■ TASK TO COMPLETE:
Each line that contains the string "Screenshot" counts once; report how many such lines appear in the data, as a number only.
*** LISTED ENTRIES Section Begins ***
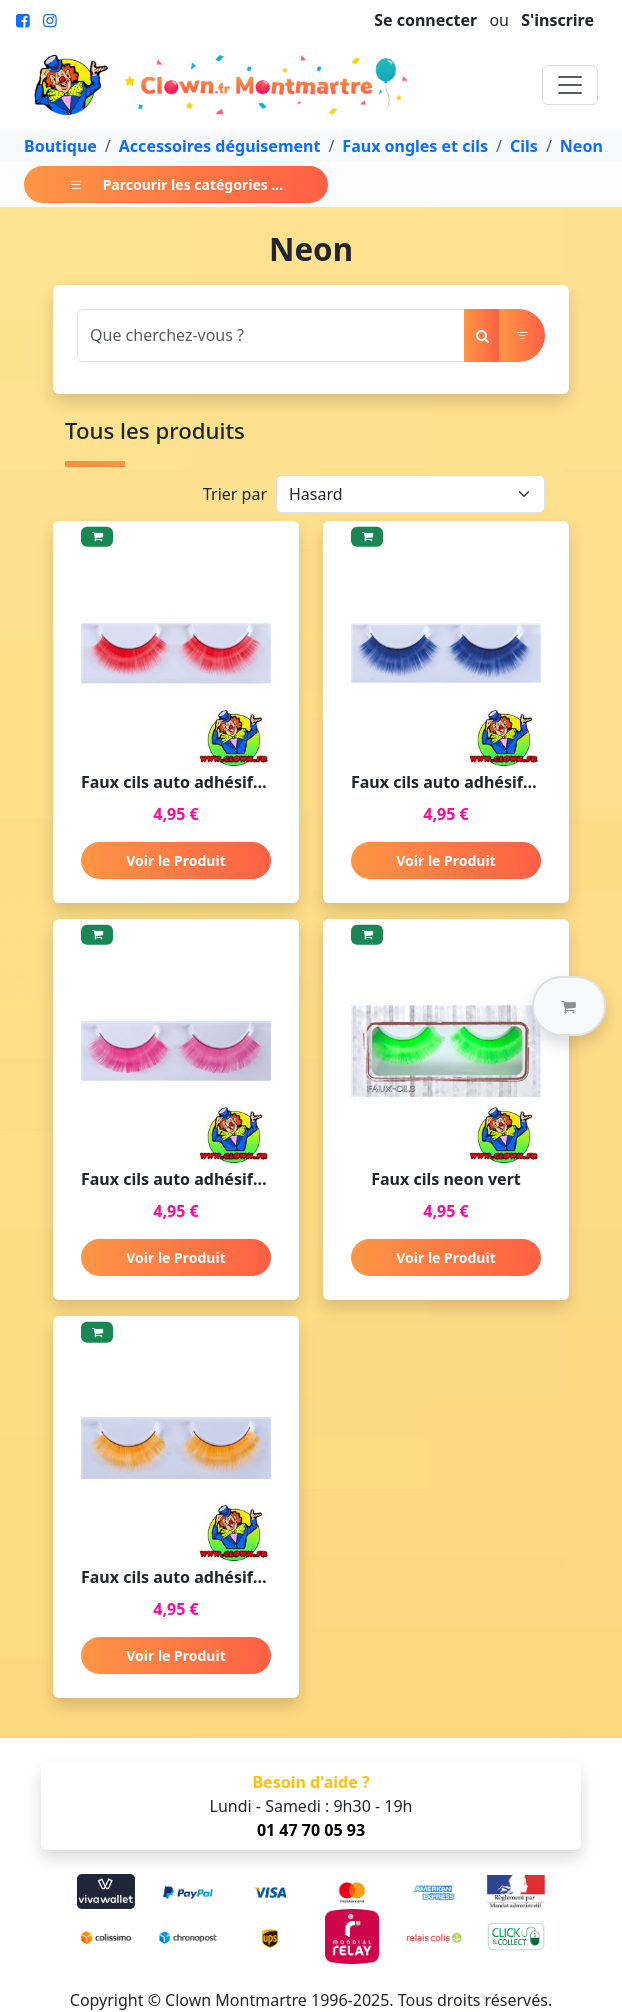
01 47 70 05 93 (311, 1830)
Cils (524, 146)
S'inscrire (557, 20)
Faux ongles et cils (415, 146)
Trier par (235, 494)
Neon (581, 146)
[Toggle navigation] (570, 85)
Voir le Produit (175, 860)
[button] (569, 1006)
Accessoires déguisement (220, 146)
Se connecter (425, 20)
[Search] (271, 335)
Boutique (60, 146)
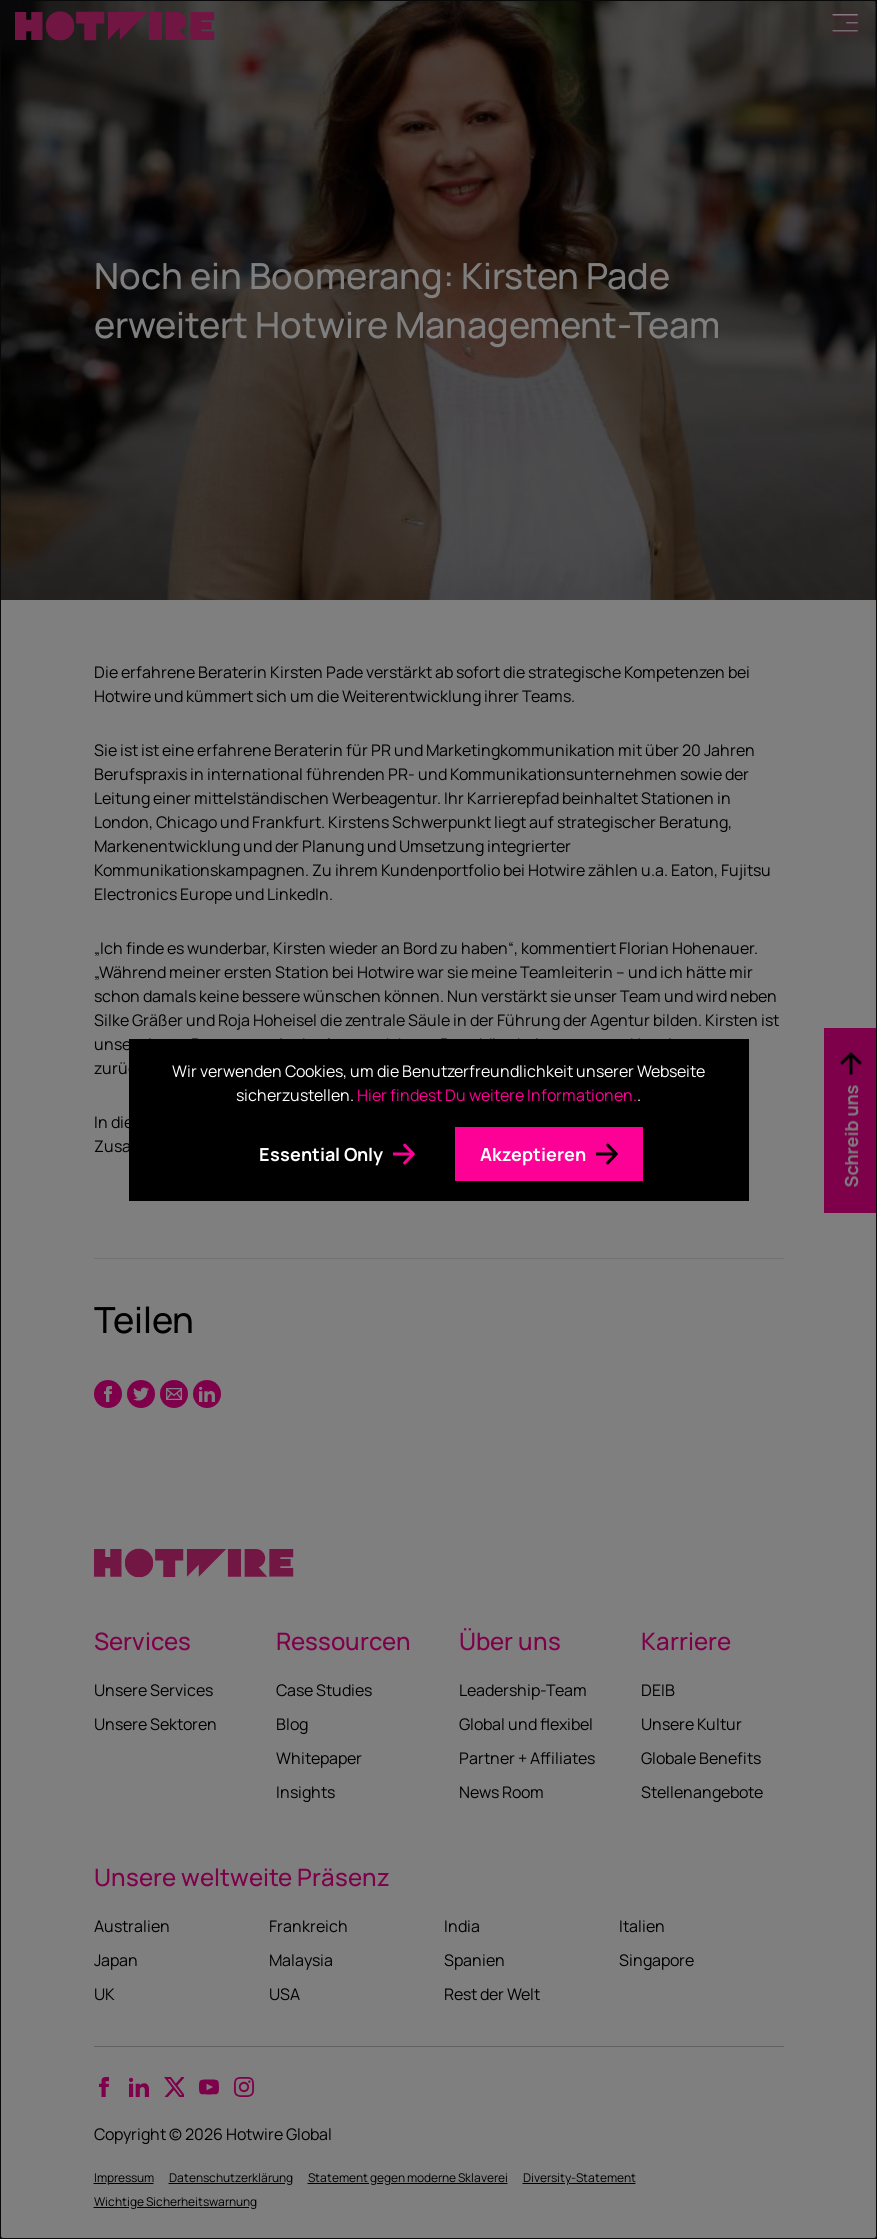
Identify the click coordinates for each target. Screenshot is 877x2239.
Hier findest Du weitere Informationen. (497, 1095)
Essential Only (321, 1154)
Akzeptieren (533, 1154)
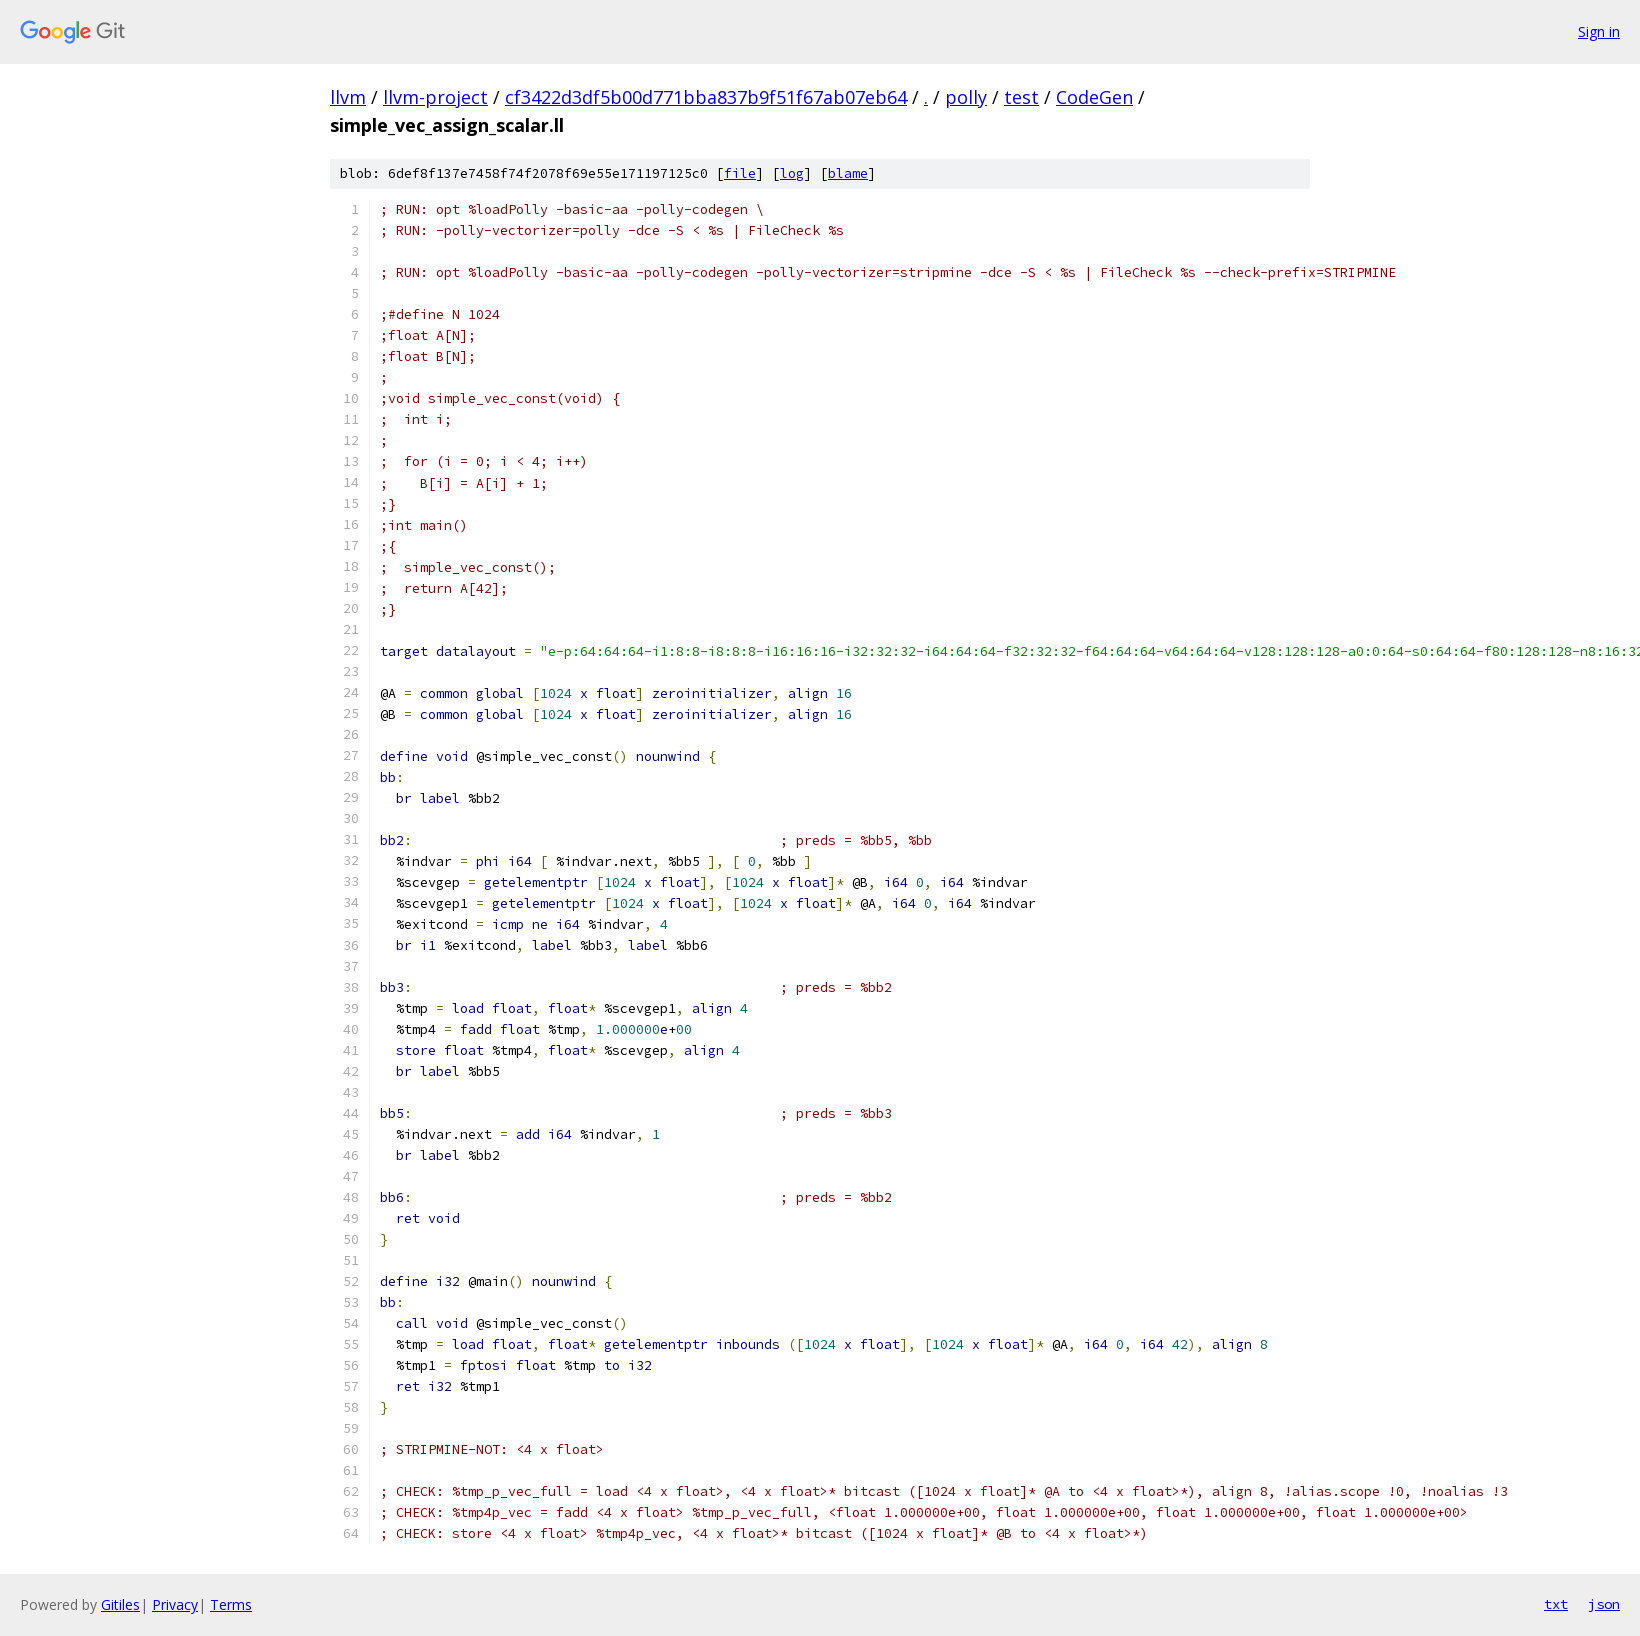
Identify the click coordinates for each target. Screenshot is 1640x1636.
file (740, 173)
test (1021, 97)
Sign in (1599, 31)
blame (848, 173)
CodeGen (1094, 97)
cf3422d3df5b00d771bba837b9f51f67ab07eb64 (706, 97)
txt (1556, 1604)
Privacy (175, 1604)
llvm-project (435, 97)
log (792, 173)
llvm (348, 97)
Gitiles (120, 1604)
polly (966, 97)
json (1604, 1604)
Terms (231, 1604)
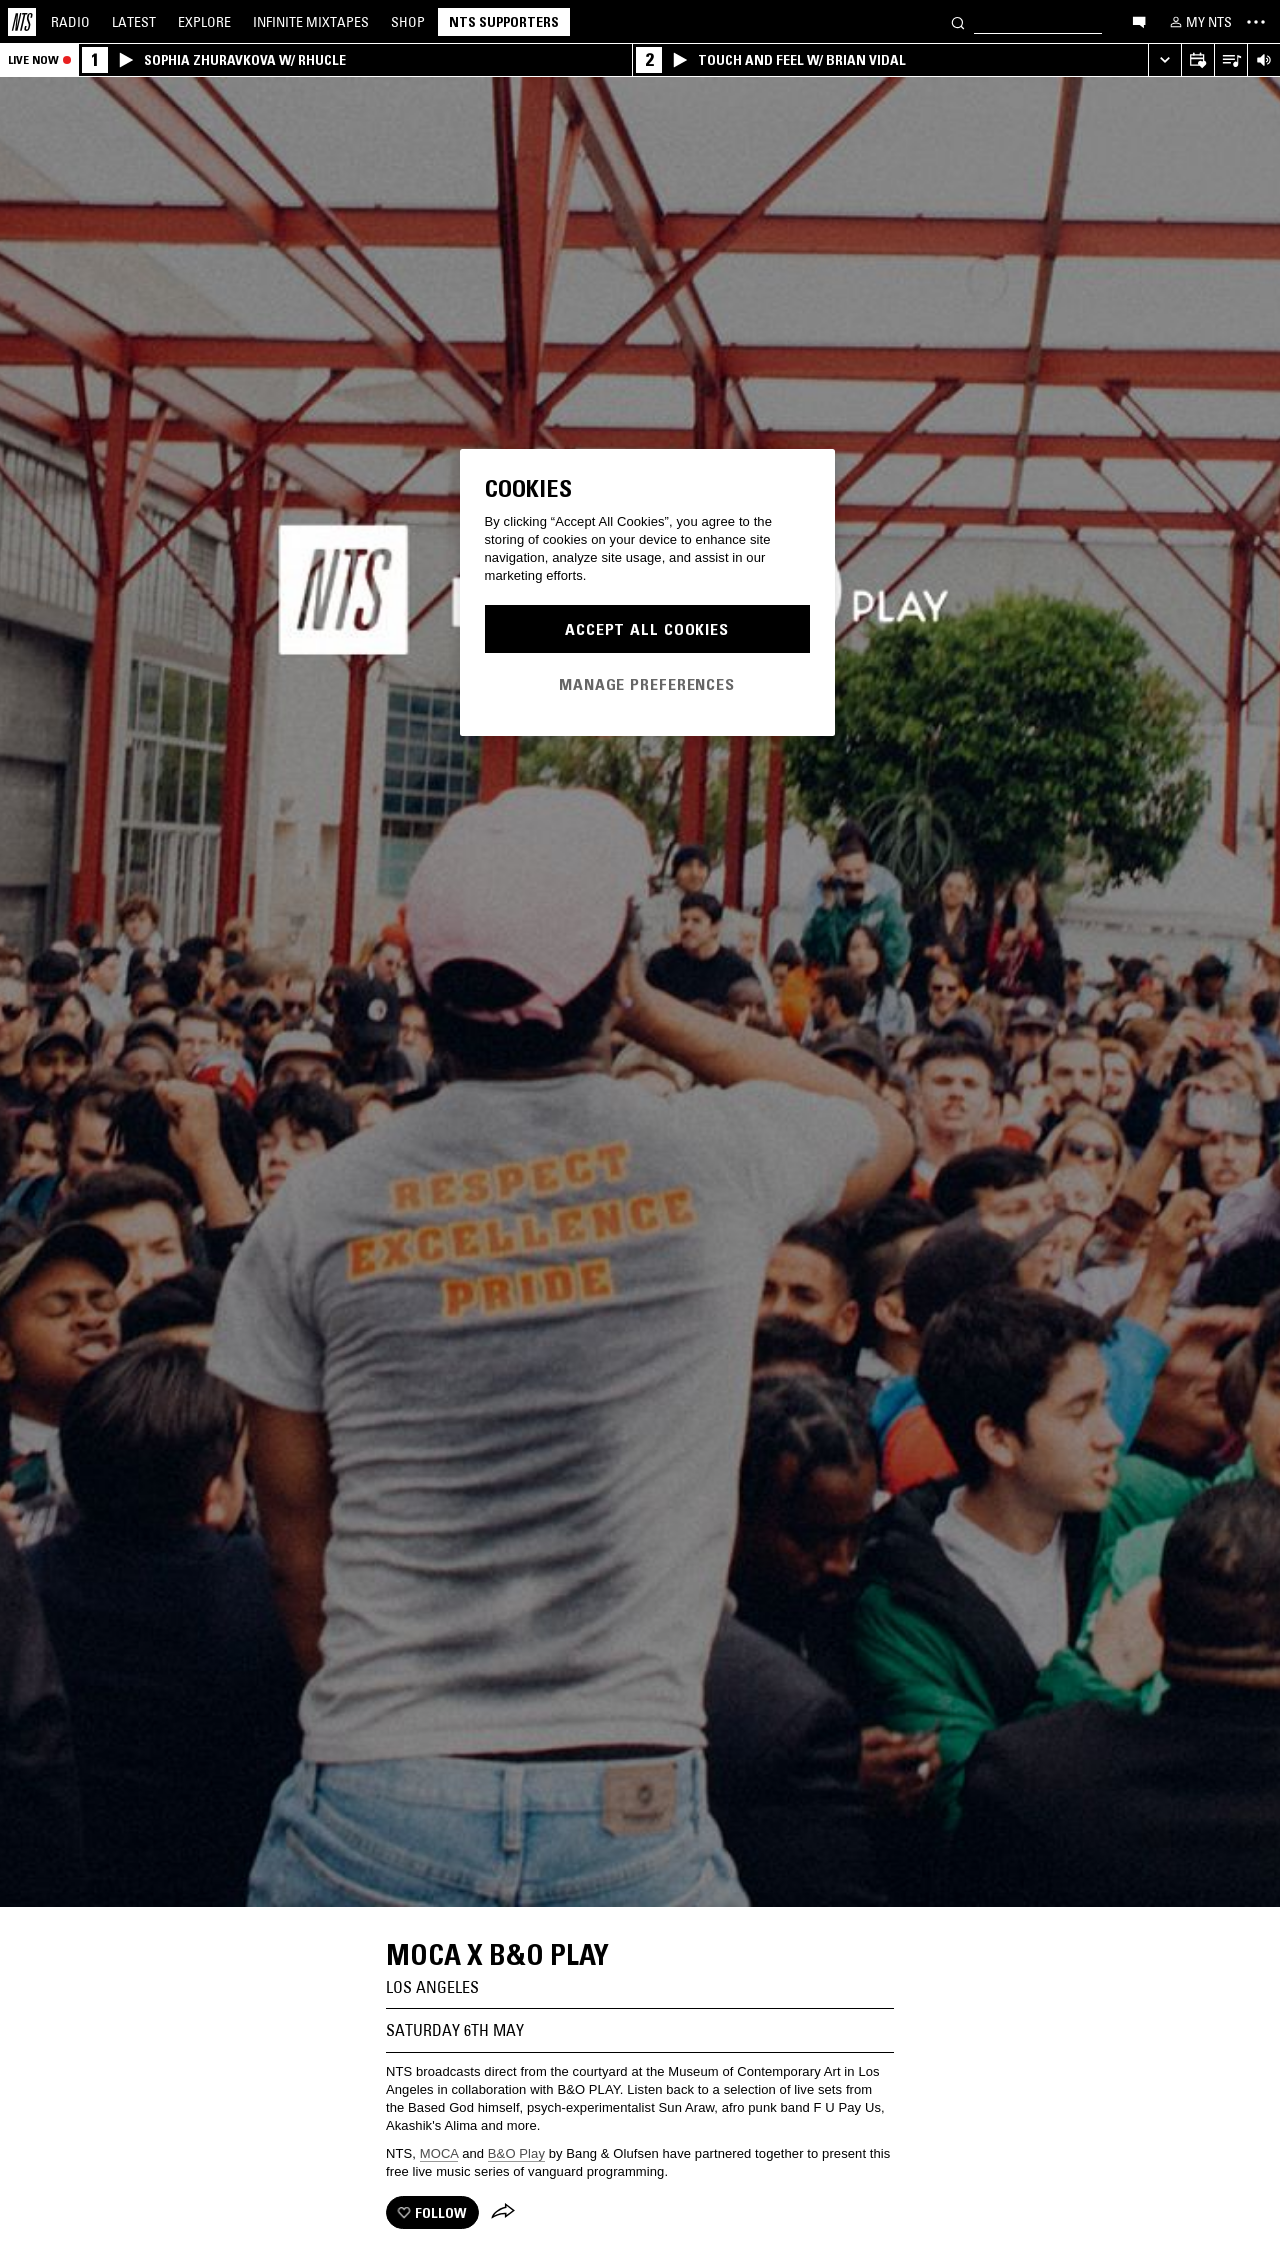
*** LISTED ENTRIES Section Ends ***
■ RESPONSE TO THE EXERCISE:
2